To The Girl Who Looks In The Mirror And Hates Her Body

If your mirror started talking to you, what would it say about your body? While it might seem silly to attribute a human-like voice to an inanimate object, the question is serious. I doubt your answers would be truthful, though.

You grab at your too-thick thighs and that flat strand of hair, whispering to yourself as you do, and a thousand inaccuracies are reflected right back at you. Overweight. Underweight. Dull eyes. The way your nose crinkles during the sorry attempt at a grin.

You find flaws in everything, but they are all lies.

I know exactly how you feel. Just like you, I stand alone in my room, victim to the same arbitrary judgments. The mirror highlights my worst vulnerabilities. I stand there in disgust as each mindless, negative comment from the past resurfaces, drowning me in the process.
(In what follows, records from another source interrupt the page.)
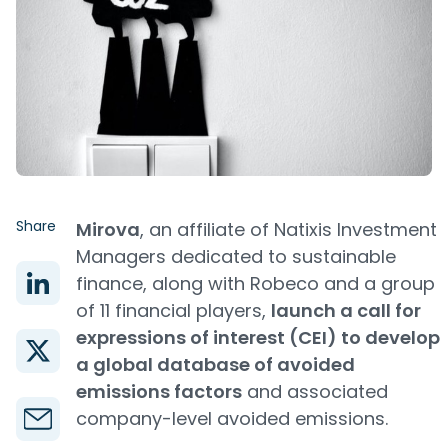
Share
Mirova
, an affiliate of Natixis Investment
Managers dedicated to sustainable
finance, along with Robeco and a group
of 11 financial players,
launch a call for
expressions of interest (CEI) to develop
a global database of avoided
emissions factors
and associated
company-level avoided emissions.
Perhaps you also yearn to swim despite the turbulent waves of insecurity.

A yo-yoing physique, ashen complexion, and an eight-inch incision down my middle incessantly remind me what I am missing. Twenty-five pounds of fat and a few organs are not the only thing I lack due to my genetic condition Ehlers Danlos Syndrome. My body is imperfect, and so is yours. Even the movie stars you idolize on the big screen aren’t without blemishes.

Nobody survives life unscathed, yet poor body image is an epidemic in today’s society. We’re always on an impossible quest for the perfect body, even though it doesn’t exist.
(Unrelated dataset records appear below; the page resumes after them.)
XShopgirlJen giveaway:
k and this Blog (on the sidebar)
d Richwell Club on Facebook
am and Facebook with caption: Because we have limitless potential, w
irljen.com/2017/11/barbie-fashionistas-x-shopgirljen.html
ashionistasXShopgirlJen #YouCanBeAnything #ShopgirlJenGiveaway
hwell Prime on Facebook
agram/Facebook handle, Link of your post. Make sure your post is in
The journey to love my body has been long and arduous, but regardless of outsiders’  many opinions, I have learned that my unique “imperfections” are not really imperfections at all. They set me apart, forming a significant part of who I currently am and who I wish to be in the future.

This doesn’t mean I don’t have moments when I am desperate to don an Instagram filter before walking out the door into this photoshopped world, nor am I never guilty of changing my outfit umpteen times while spending hours applying makeup. However, those material cover-ups are not equivalent to self-acceptance. They enhance beauty, not comprise it entirely.

To truly spread love and kindness, we must first love ourselves—lest we become the epitome of our former hurts and risk casting them on others, just as others have cast them on us time and time again.

So, if your mirror started talking to you, I hope it says this: You are worthy. You are loved. You are beautiful.